È lo stesso spirito che anima Khaled, che due volte la settimana porta in visita nella Basilica del Getsemani – ad ammirare questo luogo e i lavori di restauro − gruppi di studenti dalle scuole di Gerusalemme Est, la parte araba della Città Santa. Hanno tredici o quattordici anni e molti di loro, musulmani, entrano in una chiesa per la prima volta.
“Quando ho iniziato a proporre la mia idea, devo ammettere di avere raccolto diversi pareri negativi, sia dagli insegnanti che dalle famiglie dei ragazzi – spiega –. Molti erano dubbiosi, si chiedevano se fosse opportuno che accompagnassi i loro alunni, i loro figli, in un luogo cristiano”.
Khaled ha incontrato i genitori, con il sostegno di altri insegnanti che invece erano convinti come lui della bontà di questo progetto.
“Ho cercato di spiegare loro quanto sia importante far crescere la consapevolezza di ciò che tutte le persone di questo popolo – cristiane e musulmane – hanno in comune.
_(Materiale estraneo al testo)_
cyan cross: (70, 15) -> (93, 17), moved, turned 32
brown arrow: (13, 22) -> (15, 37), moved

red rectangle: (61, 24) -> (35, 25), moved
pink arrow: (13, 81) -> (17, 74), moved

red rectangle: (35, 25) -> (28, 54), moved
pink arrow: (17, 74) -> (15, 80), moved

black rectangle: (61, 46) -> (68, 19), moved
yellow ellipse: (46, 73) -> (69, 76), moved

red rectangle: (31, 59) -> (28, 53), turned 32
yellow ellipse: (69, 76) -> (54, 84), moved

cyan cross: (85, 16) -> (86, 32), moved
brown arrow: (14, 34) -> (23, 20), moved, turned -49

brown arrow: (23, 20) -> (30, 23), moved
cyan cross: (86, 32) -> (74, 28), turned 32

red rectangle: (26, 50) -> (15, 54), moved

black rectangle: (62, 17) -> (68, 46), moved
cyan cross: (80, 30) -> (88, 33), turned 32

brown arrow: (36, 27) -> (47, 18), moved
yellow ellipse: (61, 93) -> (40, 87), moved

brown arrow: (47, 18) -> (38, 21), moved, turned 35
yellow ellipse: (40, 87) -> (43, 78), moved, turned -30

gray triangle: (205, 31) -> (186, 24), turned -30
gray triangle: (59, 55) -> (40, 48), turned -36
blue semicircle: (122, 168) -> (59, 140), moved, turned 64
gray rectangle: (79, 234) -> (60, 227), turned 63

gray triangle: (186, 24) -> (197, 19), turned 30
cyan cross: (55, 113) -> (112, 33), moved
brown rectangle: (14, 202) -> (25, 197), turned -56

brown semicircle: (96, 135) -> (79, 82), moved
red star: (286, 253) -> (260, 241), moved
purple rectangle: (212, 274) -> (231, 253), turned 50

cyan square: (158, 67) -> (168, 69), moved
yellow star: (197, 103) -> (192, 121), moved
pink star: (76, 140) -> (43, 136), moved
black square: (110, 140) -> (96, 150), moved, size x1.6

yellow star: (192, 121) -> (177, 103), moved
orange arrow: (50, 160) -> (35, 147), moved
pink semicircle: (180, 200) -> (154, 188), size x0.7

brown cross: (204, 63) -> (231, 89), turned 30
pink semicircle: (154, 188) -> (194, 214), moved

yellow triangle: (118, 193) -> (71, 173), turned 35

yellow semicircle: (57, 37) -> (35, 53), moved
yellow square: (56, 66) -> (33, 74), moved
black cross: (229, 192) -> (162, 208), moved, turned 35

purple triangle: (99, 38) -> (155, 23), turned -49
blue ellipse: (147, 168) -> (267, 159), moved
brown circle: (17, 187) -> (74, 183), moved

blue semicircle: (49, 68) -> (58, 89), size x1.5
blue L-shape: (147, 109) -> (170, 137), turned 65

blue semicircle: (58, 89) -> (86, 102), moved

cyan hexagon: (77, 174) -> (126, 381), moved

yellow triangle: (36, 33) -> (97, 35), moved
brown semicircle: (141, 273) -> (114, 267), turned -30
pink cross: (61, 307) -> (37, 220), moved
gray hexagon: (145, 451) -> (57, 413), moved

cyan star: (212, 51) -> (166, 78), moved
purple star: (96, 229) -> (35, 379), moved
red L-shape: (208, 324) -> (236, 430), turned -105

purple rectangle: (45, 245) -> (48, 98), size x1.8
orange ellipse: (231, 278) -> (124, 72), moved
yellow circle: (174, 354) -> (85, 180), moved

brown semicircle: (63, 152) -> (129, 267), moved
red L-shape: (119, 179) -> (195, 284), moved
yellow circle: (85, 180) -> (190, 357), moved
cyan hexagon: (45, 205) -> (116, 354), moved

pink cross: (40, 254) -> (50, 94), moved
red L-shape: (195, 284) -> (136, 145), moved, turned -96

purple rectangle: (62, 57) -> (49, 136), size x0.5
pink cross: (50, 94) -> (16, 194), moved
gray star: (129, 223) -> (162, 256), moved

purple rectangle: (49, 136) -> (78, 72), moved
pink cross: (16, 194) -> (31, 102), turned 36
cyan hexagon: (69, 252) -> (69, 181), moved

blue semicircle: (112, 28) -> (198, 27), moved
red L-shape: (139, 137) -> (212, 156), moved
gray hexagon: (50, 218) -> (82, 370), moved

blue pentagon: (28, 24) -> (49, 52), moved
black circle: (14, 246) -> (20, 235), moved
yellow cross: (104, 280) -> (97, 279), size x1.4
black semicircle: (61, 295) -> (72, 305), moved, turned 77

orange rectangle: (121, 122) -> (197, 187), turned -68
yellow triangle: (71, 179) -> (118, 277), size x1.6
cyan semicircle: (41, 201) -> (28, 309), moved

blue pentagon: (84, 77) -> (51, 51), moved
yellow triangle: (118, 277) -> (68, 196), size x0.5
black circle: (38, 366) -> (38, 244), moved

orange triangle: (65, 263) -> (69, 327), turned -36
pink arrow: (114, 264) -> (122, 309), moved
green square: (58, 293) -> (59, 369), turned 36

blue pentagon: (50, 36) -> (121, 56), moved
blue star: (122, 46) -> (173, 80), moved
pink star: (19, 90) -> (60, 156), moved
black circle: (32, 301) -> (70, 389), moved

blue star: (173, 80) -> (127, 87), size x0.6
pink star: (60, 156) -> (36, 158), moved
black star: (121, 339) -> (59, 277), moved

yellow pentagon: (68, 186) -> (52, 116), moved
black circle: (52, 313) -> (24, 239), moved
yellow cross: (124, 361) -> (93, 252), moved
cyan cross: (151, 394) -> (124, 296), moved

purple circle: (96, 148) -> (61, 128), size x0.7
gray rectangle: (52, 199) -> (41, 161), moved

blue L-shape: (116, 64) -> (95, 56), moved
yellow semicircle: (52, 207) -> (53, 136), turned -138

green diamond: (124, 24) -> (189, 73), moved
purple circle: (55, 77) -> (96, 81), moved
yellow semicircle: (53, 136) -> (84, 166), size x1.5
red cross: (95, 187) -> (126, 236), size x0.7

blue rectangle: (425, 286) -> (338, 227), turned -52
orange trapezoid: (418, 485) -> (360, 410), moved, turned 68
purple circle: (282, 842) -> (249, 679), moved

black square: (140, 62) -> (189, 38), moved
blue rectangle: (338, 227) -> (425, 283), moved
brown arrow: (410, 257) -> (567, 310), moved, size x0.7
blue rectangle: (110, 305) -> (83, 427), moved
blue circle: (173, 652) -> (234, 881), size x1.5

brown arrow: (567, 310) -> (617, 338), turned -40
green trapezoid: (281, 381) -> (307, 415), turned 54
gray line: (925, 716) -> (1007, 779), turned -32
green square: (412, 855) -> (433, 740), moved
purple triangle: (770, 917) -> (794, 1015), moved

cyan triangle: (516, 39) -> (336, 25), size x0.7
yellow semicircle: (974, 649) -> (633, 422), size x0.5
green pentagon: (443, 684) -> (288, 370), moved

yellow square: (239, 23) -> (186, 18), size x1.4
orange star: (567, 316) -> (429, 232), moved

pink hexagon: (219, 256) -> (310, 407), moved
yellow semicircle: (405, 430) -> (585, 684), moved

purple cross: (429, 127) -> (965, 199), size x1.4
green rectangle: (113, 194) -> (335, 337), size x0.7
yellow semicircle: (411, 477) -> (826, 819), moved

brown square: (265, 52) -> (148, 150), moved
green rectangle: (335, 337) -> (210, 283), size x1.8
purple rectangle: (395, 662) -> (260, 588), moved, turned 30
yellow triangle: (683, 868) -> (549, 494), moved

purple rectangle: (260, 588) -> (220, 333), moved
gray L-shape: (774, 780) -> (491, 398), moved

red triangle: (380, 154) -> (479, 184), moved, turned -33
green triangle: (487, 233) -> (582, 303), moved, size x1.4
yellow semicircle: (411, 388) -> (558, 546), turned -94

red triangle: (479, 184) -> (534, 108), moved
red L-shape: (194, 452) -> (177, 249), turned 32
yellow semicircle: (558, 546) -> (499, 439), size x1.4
Penso che una cosa bella come l’arte, il mosaico, possa essere un mezzo per cementare la nostra cultura, per riscoprirne la storia comune, per mostrare che possiamo convivere con le nostre diversità se conosciamo quello che ci unisce, ma anche se ci conosciamo sempre meglio l’un l’altro”.
Il progetto è partito, e ha successo: “I ragazzi sono curiosi. Parlo loro della nostra storia, della nostra identità e poi dei mosaici. Mi fanno molte domande, che riguardano la chiesa, il cristianesimo, ma anche questo lavoro, il restauro, la conservazione. Molti di loro escono di qui dicendomi che gli piacerebbe potersi occupare di questo… e chissà che tra di loro non ci siano gli apprendisti di domani. Quello di cui sono convinto è che solo conoscendo la propria storia potranno fare qualcosa di buono per il nostro futuro”.